First off, fuck the apocalypse and everybody who predicts it. There's always an apocalypse somewhere, and our pop culture's obsession with an America ruined by war/disease/starvation basically boils down to, "Can you imagine if the shit that's constantly happening in the Third World happened to us?" There's somebody out there living the social breakdown of The Walking Dead right now. Only instead of zombies, it's some warlord's death squads, and a crossbow won't do shit.
No, this article is about the future, but isn't about the apocalypse or a dystopia -- this isn't about killer robots (which we already have!) or a looming American police state. You've seen all that shit in movies. This is about the super weird changes that are coming in your lifetime that Hollywood doesn't seem to care about.
Semi-related note: My new novel about cybernetic super-criminals and shit is out right now!
#5. You'll Eat Bugs (And You'll Like It)
If you found a cockroach in your cereal, your whole year would be ruined. We have such a physical revulsion to bugs that the above headline probably sounds like a threat: "In the future, food will be so scarce that you'll scarf down a grasshopper! You know, right after cooking and eating your own diiiiick!"
Chad Zuber/iStock/Getty Images
"I wish my kids were here to witness this, but I ate them out of desperation first."
But I've already told you this isn't about making you afraid of a nightmare future. I'm saying that bugs will slip seamlessly into our diets the same way high fructose corn syrup did, only this time the world will be much better for it. I'm going to prove it to you in five steps. Ready?
A) You already eat bugs; you just don't know it. The strawberry flavoring in your milkshake/yogurt/smoothie contains crushed insects -- specifically this guy, the Dactylopius coccus:
It's a type of beetle that creates a nice red dye when ground up, and food companies have been using it as a natural food coloring for as long as anybody can remember (note: If you see "cochineal" on the label, that's ground-up beetle). You didn't mind, because you didn't know it was there. And in the future they'll come up with some other name for the ground-up cricket meat in your burger. See, that's the thing -- when I said "eating bugs" earlier, you imagined shoving a writhing praying mantis into your mouth. But you wouldn't eat a chicken that way -- there's a bunch of shit they do to it at the factory first. It'll be fine. "But," you say, "anyone would puke the moment they saw the cockroach farm where their 'food' is being grown!" To which I respond: Ever been inside a slaughterhouse?

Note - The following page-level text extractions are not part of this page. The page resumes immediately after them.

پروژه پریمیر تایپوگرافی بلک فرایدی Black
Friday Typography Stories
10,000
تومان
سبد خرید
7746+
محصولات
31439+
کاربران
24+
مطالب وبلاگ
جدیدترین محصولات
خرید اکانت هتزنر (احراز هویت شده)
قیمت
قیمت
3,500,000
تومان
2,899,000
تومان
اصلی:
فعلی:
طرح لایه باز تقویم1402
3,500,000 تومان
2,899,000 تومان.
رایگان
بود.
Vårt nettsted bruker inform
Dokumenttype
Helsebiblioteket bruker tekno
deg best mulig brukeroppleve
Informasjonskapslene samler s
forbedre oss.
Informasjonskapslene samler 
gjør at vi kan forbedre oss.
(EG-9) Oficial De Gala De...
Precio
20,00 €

B) It's the only way to feed the world meat without permanently ruining the environment. I don't know if you've noticed this, but bugs seriously don't give a shit -- they can pretty much live anywhere and eat anything. They breed like crazy even when we're desperately trying to kill them. So, with the same amount of resources, insects will produce about 800 percent more meat than beef and generate a fraction of the greenhouse gases. It doesn't seem like there's much "meat" on an insect, but for instance 80 percent of a grasshopper is edible as opposed to only 40 percent of a cow. They're boneless!
And they go great in pie.
C) They're healthier to eat. Per calorie, a cricket has 40 percent more protein than beef and 40 percent less fat. Your rebuttal is probably, "But what does that matter if it tastes like shit? Or rather, tastes like a bug, since most people would rather eat shit than a cricket?" But consider that ...
D) About 2 billion people already happily eat insects. In Mexico, the only reason they don't eat more grasshoppers (chapulines) is because they can't afford them -- demand is so high that grasshoppers cost more than beef or pork. They're trying to scale up production as we speak (right now they don't farm the insects so much as try to go out and catch them -- you can imagine what a pain in the ass that is, people running round with nets and shit).

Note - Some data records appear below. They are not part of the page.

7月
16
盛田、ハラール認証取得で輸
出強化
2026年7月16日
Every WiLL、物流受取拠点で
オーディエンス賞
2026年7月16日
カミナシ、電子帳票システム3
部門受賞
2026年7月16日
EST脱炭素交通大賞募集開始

E) Visceral disgust is something humans get over pretty easily. Remember that these huge, disgusting insect-like monsters ...
... used to be so revolting to people that they were fed to the poor and prisoners. Lobsters used to wash up on the beaches in big, gross, smelly heaps, the giant, red, mutant cockroaches of the ocean. Now you'll pay $40 for that ugly bastard. This:
Is meat stuffed into a tube that used to be filled with a pig's actual shit. And it's fine; we rinse it out and stuff it full of ground-up entrails and spices and eat it in the parking lot of a football stadium. Someday, you'll just as happily eat a sausage made of mealworms. I think 80 percent of you don't believe me (I actually left the bug-eating bit out of my book because I thought readers would immediately treat it as a horror novel) and that's fine -- if you can't get over it, your kids and grandkids will. That's because humans adapt. That's what we're good at.
#4. At Some Point, Lying Will Become Impossible
Chris Jackson/Getty Images Entertainment/Getty Images
I have a question for any children who might be reading this: Do you still have that "Liar Kid" at your school? I and everyone I know had at least one in our class, the kid who'd just make up grandiose bullshit for no purpose. He'd claim he found a shark swimming in the creek near his house, or that his uncle was a stunt man who played the yellow Power Ranger -- just a font of name-drops and fascinating anecdotes, all of which were pulled straight out of his asshole.
I ask because, well, how can that kid exist today? A trip to Google on your iPhone would disprove all of those things in five seconds.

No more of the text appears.